Больше всего Мамардашвили интересовал не процесс радикального сомнения Декарта, посредством которого он отклонил все свои уже существующие убеждения, чтобы еще раз философски доказать их. Скорее это был акцент на индивидуальное действие, самоутверждение и свободу, основанный у Декарта (согласно Мамардашвили) на неизменной нелюбви к «нерешительности, к меланхолическому состоянию» [Мамардашвили 1993: 69]. Мамардашвили видел в Декарте человека, ищущего свободу, человека, который тридцать раз за двадцать лет сменил место жительства «в поисках покоя души и воли» [Там же: 14-15], как перефразировал Мамардашвили пушкинские слова. Предпринятое Мамардашвили сравнение с Пушкиным рисует абсолютно незнакомый портрет Декарта; это уже не скептик в халате, сомневающийся в существовании всего на свете, вплоть до самого себя, а смелое, байроническое воплощение «феномена свободы Пушкина», человек, одержимый «личностным пафосом» [Там же: 15], ратующий за авторитет и ответственность отдельной личности и силы мысли. Собственную любовь к парадоксам Мамардашвили распространил на свое прочтение Декарта, рассматривая тексты великого философа одновременно как самые прозрачные и самые непроницаемые в истории современной мысли [Там же: 8]. Философский анализ может отталкиваться даже от мельчайшей детали, вплоть до психологического объяснения «странных волос» Декарта [Там же: 88].
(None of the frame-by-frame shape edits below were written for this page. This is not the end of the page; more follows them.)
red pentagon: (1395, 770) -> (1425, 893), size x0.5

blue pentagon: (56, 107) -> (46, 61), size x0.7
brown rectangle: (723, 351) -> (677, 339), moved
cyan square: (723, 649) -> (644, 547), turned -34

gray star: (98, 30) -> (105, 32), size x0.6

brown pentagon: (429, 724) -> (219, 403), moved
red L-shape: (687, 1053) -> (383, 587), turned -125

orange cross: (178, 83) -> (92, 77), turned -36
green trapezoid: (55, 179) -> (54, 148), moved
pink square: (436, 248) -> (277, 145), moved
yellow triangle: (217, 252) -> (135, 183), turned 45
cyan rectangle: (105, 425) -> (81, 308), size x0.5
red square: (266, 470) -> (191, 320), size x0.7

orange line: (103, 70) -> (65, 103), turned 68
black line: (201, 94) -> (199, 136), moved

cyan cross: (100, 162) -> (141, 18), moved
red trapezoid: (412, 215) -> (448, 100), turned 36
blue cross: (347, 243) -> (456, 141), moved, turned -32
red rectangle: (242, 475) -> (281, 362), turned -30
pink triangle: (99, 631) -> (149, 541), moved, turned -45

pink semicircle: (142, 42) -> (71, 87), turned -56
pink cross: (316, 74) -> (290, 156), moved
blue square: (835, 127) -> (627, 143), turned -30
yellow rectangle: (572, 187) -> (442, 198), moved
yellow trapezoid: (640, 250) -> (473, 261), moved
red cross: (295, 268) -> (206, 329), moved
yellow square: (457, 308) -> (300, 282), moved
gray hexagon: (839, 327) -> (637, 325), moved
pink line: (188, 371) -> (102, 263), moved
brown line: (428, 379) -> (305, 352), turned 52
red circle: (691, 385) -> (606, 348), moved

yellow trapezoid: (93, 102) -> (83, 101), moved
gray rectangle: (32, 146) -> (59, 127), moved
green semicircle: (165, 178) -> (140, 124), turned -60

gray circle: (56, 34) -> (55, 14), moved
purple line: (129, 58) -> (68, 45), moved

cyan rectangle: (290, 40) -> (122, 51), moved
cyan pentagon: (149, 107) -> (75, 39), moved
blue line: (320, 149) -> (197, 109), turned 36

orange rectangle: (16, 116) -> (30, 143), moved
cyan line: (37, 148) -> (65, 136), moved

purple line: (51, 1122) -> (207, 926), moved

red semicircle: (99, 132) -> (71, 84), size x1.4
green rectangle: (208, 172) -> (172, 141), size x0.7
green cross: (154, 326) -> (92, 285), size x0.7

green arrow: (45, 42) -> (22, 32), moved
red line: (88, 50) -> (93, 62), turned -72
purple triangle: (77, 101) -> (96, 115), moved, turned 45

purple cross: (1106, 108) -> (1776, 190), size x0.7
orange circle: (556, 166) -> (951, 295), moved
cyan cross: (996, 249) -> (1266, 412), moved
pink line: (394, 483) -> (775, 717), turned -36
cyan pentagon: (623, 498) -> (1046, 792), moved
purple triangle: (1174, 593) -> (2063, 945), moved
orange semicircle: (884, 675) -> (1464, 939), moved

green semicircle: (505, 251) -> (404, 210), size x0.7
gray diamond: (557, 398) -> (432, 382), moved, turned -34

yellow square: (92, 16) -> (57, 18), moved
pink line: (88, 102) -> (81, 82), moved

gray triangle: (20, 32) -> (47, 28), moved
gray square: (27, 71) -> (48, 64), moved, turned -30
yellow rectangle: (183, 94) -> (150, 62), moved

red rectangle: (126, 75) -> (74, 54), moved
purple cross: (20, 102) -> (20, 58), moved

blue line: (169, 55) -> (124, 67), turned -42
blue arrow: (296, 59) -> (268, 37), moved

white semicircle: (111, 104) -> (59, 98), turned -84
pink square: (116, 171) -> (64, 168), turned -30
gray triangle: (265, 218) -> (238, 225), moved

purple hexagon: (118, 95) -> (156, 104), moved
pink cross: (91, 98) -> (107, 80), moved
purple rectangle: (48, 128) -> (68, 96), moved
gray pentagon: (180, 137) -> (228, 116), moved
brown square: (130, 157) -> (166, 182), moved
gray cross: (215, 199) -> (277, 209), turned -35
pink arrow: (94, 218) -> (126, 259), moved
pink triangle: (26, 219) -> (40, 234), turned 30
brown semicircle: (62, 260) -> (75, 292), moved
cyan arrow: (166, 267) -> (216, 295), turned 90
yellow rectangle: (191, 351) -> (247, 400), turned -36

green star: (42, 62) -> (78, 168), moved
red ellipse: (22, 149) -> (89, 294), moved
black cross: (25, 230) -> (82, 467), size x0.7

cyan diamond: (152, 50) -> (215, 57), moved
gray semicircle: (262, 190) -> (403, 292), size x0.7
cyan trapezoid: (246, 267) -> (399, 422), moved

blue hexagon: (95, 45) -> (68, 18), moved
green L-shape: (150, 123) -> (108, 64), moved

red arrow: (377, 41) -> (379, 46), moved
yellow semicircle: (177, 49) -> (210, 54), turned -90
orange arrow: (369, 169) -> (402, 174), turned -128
Исходя из философской биографии Декарта и его поисков определенности в «Размышлениях о первой философии» (1641), Мамардашвили разработал целую концепцию свободы, на которой основал собственное философское творчество. И хотя в философской литературе по-прежнему ведутся серьезные споры о том, что именно понимал Декарт под свободой человека, в задачи Мамардашвили входило не разъяснение картезианской философии свободы, а изображение «свободы как возможности». Опираясь на метафоры, он, по своему обыкновению, поэтизировал детали биографии Декарта, утверждая, что на вопрос: «И что делать в темном лесу, где много тропинок?» – Декарт бы ответил: «Очень просто… встал на тропинку и не сворачивай» [Там же: 18]. Для Мамардашвили, особенно в советском контексте, абстрактное понятие свободы было столь же важным элементом личности Декарта, как и его философская деятельность. Именно у Декарта Мамардашвили научился тому, что «если мы исключаем состояние человеческой свободы, то мы вообще помыслить не можем» [Там же: 11]. В более поздних трудах Мамардашвили много говорил о самом акте мысли как о первичном способе реализации свободы человека. Он призвал каждого применять свое индивидуальное cogito в социальном смысле, как принцип, на который могут опираться свобода действий и гражданственность.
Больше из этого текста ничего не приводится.